======== RECORDS FOR THE TASK
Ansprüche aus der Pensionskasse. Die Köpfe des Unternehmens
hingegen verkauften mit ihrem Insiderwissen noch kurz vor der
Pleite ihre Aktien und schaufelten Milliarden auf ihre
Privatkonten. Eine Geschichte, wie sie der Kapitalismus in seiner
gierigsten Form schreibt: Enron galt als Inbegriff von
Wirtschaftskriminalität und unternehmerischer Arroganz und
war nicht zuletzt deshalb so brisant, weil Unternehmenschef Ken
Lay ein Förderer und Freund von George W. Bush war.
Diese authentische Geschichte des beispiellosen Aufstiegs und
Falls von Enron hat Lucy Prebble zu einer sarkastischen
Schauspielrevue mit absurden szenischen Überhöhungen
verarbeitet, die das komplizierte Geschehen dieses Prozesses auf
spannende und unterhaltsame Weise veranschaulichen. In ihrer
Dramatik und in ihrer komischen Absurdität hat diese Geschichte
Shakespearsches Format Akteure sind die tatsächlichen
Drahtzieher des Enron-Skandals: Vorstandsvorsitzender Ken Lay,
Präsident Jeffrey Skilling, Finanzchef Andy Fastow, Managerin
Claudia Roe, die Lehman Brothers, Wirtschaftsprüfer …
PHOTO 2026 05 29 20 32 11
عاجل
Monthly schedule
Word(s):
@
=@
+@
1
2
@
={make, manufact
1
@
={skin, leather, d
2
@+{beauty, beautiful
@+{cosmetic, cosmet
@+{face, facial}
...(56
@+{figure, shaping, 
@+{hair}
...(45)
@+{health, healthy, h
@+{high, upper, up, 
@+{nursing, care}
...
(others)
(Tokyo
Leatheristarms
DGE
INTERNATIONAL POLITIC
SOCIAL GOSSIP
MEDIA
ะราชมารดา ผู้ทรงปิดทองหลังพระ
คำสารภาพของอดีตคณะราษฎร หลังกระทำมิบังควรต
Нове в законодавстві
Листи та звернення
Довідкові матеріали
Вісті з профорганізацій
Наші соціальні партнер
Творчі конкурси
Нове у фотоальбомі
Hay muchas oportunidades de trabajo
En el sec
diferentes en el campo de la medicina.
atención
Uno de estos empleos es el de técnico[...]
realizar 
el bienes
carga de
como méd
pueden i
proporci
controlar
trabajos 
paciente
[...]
================
For every line above that has "Enron" in it, copy the line.

gierigsten Form schreibt: Enron galt als Inbegriff von
Falls von Enron hat Lucy Prebble zu einer sarkastischen
Drahtzieher des Enron-Skandals: Vorstandsvorsitzender Ken Lay,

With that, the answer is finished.